Andre's Blog
Perfection is when there is nothing left to take away
Data object serialization

The concept of serializing data objects located in memory, so they can be stored or transmitted over a network link, has been around for a long, long time. Seems that almost everyone took their shot at it over the last 20-30 years - RPC, Borland's streamable interfaces, MFC's archives, Java's remote method invocation (RMI),  ASN.1, distributed COM, SOAP, XML RPC, just to name a few well-known ones and not to mention myriads of proprietary designs.

How it works

Let's take a look at how serialization works. Suppose you have a simple object representing a gamer. Each gamer may have multiple friends, who are also gamers. Such gamer can be represented using a simple C++ structure like this:

struct gamer_t {
   char      *name;
   int       score;
   int       friend_count; 
   gamer_t   *friends;
};

, which would look like this in memory for a gamer with two friends:

┌───────────────────────────┐
│ name         : Devastator │
│ score        : 1003       │
│ friend_count : 2          │
│ friends      : pointer  ●------► ┌─────────────────────────────┐
└───────────────────────────┘      │friend[0]: name: Rachel; ... │
                                   ├─────────────────────────────┤
                                   │friend[1]: name: Doku;   ... │
                                   └─────────────────────────────┘

The data member friends is a pointer and cannot be saved to disk or transferred over the network because in either case its value, the address of the array of gamer_t structures, would have no meaning when read from disk or received by another process.

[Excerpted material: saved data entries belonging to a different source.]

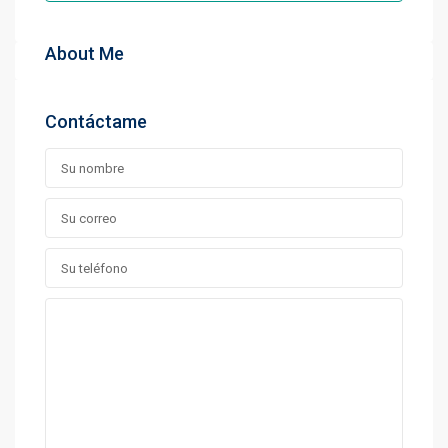
About Me
Contáctame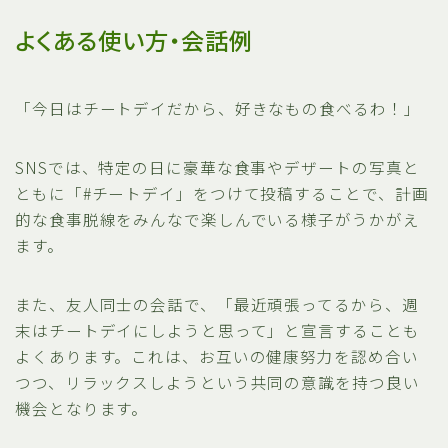
よくある使い方・会話例
「今日はチートデイだから、好きなもの食べるわ！」
SNSでは、特定の日に豪華な食事やデザートの写真と
ともに「#チートデイ」をつけて投稿することで、計画
的な食事脱線をみんなで楽しんでいる様子がうかがえ
ます。
また、友人同士の会話で、「最近頑張ってるから、週
末はチートデイにしようと思って」と宣言することも
よくあります。これは、お互いの健康努力を認め合い
つつ、リラックスしようという共同の意識を持つ良い
機会となります。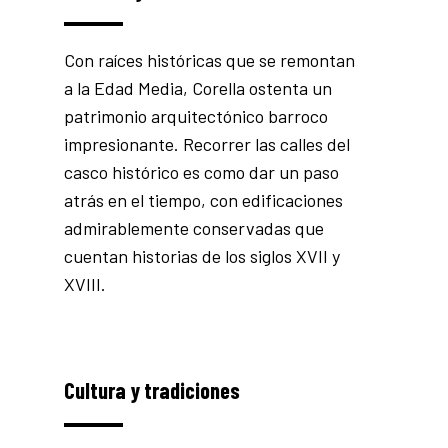
Con raíces históricas que se remontan
a la Edad Media, Corella ostenta un
patrimonio arquitectónico barroco
impresionante. Recorrer las calles del
casco histórico es como dar un paso
atrás en el tiempo, con edificaciones
admirablemente conservadas que
cuentan historias de los siglos XVII y
XVIII.
Cultura y tradiciones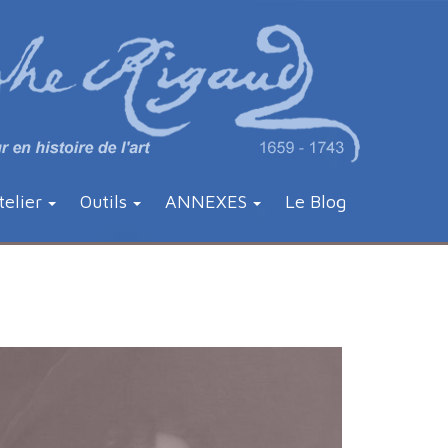
telier
Outils
ANNEXES
Le Blog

The simplest, and very naive, way to serialize gamer_t is to write its data members to the stream, one by one. Such stream would have this content when generated on an x86 machine:

Devastator 00 EB 03 02 00 Rachel 00 56 00 00 00 Doku 00 3F 00 00 00
───────────── ───── ───── ───────────────────── ───────────────────
name          score count      friend[0]             friend[1]

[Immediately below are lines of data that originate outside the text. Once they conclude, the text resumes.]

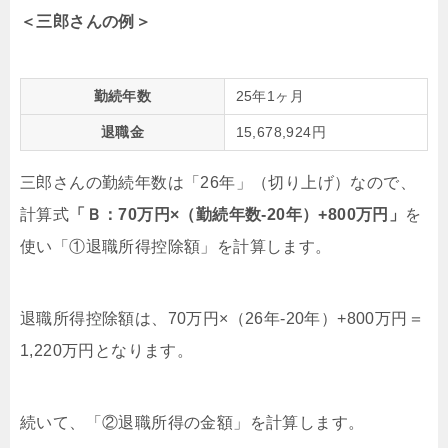
＜三郎さんの例＞
勤続年数
25年1ヶ月
退職金
15,678,924円
三郎さんの勤続年数は「26年」（切り上げ）なので、
計算式
「Ｂ：70万円×（勤続年数-20年）+800万円」
を
使い「①退職所得控除額」を計算します。
退職所得控除額は、70万円×（26年-20年）+800万円＝
1,220万円となります。
続いて、「②退職所得の金額」を計算します。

In this stream, a zero byte indicates the end of a string of characters, much the same way C++ strings are terminated. The name is followed by EB 03, which is a hexadecimal representation of 1003 stored on a Little Endian processor architecture (least significant byte is at the lower address). The last two bytes, 02 00, is the count of gamer_t structures representing friends, which follow the main gamer_t structure.

Byte order

Those who have any experience in programming will immediately note that the stream described above cannot be read on a non-x86 architecture because EB 03 will be read as 60163, which would make this gamer's score much better than it really is, but, what's more important and dangerous, the sequence 02 00 will be read as 512, implying that there are 512 gamer_t structures following the main one. In order to deal with byte ordering issues, all participating systems must either agree on one type of ordering or encode byte ordering within the stream.

Versioning

Many naive implementations of serializable data objects lack object versioning. That is, if a new data member would be added to gamer_t, there would be no way for the receiving component to know that. Embedding per-object version information increases the size of the stream, but is invaluable when data structure is expected to change, which is true, over time, for most data structures.

Size vs. quality

As the robustness of a stream increases, so does its size, accommodating versions, sub-object size information, check sums, character set and currency identifiers, and so on. It is not unusual for performance-conscious implementations to use individual bits in order to decrease stream size.

Character streams

However, some implementations prefer operator's convenience over the stream size and use character-only streams, which are easier to troubleshoot, if you are a human, and, sometimes provide better security, as more readily-available tools may be used to ensure the stream does not carry unsafe data.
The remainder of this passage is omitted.